> Extracted page text data:
——————
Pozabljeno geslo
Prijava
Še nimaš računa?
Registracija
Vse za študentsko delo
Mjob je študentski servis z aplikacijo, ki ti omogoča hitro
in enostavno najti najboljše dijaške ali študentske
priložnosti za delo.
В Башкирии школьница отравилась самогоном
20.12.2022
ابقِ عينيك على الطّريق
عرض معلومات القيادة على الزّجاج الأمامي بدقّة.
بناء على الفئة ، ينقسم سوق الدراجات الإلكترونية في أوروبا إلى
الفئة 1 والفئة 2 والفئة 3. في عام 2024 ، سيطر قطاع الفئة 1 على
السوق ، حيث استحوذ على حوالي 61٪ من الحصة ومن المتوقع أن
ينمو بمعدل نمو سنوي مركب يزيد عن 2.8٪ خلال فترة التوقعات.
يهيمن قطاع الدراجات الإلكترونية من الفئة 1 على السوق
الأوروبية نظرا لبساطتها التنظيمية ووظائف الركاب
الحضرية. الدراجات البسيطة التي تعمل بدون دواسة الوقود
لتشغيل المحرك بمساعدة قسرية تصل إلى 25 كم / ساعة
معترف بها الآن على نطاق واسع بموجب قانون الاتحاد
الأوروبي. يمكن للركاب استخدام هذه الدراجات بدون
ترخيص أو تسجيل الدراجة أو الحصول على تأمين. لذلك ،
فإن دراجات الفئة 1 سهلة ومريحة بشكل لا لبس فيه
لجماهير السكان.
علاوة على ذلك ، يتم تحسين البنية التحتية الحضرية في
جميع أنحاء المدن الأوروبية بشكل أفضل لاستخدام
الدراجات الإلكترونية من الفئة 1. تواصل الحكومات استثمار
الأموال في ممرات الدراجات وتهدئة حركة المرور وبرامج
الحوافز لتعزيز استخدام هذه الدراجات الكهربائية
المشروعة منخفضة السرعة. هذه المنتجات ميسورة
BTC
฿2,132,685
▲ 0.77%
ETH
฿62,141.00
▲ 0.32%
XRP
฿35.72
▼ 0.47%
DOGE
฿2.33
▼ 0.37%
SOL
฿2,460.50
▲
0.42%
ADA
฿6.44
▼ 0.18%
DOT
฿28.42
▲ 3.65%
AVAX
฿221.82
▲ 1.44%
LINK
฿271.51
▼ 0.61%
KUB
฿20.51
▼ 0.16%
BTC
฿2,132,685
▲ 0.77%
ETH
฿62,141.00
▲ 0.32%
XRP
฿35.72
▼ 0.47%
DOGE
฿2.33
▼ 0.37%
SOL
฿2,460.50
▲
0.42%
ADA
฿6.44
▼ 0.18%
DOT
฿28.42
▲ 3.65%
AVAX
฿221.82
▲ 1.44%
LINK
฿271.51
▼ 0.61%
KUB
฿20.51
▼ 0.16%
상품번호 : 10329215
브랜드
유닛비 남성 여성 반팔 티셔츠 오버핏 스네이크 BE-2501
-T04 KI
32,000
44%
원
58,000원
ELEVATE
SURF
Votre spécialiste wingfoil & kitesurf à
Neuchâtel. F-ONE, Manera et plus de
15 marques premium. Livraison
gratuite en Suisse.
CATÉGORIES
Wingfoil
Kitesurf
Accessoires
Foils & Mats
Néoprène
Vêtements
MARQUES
——————
Search the entries for "الحضرية" and copy out each line that has it.

> REPLY:
الحضرية. الدراجات البسيطة التي تعمل بدون دواسة الوقود
علاوة على ذلك ، يتم تحسين البنية التحتية الحضرية في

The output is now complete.